Meet Habibi – the Chinese AI uniting 20 Arabic dialects in a Middle East first

Lead author says there are many differences between Arabic dialects and Modern Standard Arabic, which is used in official circumstances

Zhao Ziwen, SCMP, 28 Feb 2026

The paper that presents this new model is called “Habibi: Laying the Open-Source Foundation of Unified-Dialectal Arabic Speech Synthesis”. It was published last month on arXiv, an open-access repository that is not peer-reviewed. I will be interested to hear what Language Log readers think of its prospects.

Led by Shanghai Jiao Tong University’s X-LANCE Lab – one of China’s top audiovisual and language processing research entities – the model is named Habibi, meaning “my dear” in Arabic.

In presenting their findings, the research team spearheaded by Chen Yushen described the project in a paper as “the first open-source framework for unified-dialectal Arabic speech synthesis”.

They introduce a concept that is new to me: "zero-shot".

Habibi has the “zero-shot” ability, meaning the model can easily clone a voice by using just a short reference audio clip, without prior explicit or extensive training. This allows applications in highly efficient and on-the-fly scenarios.

According to Wikipedia,

Zero-shot learning (ZSL) is a problem setup in deep learning where, at test time, a learner observes samples from classes which were not observed during training, and needs to predict the class that they belong to. The name is a play on words based on the earlier concept of one-shot learning, in which classification can be learned from only one, or a few, examples.

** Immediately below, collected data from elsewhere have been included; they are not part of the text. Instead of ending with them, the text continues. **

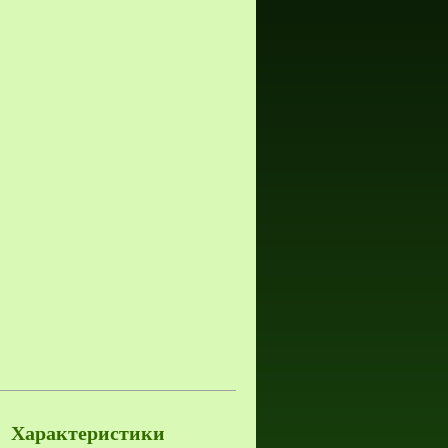
Характеристики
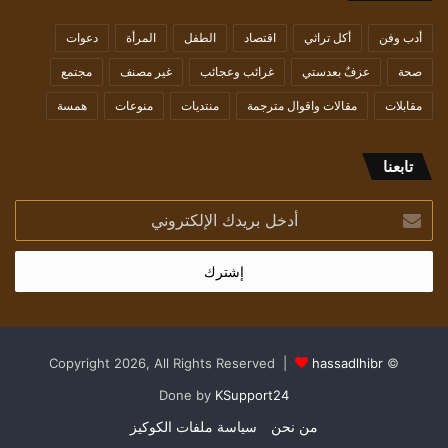
أدب وفن
أكل تراثي
اقتصاد
الطفل
المرأة
دعوات
صحة
عزفٌ بعدستي
غرائب وعجائب
غير مصنف
مجتمع
مقابلات
مقالات واقوال مترجمة
منتديات
منوعات
همسة
تابعنا
أدخل
بريدك
الإلكتروني
hassadlhibr
© Copyright 2026, All Rights Reserved |
Done by
KSupport24
من نحن
سياسة ملفات الكوكيز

Zero-shot methods generally work by associating observed and non-observed classes through some form of auxiliary information, which encodes observable distinguishing properties of objects. For example, given a set of images of animals to be classified, along with auxiliary textual descriptions of what animals look like, an artificial intelligence model which has been trained to recognize horses, but has never been given a zebra, can still recognize a zebra when it also knows that zebras look like striped horses. This problem is widely studied in computer vision, natural language processing, and machine perception.

A zebra can be identified as looking like a striped horse, even if you've never seen a zebra before





In case you're interested, "Habibi" itself is an Arabic word worth learning in one of its 20 plus topolects: Syrian, Egyptian, Jordanian, Levantine…. Because of its wide range of meanings, nuances, and usages, be careful of how, when, and to whom you use it.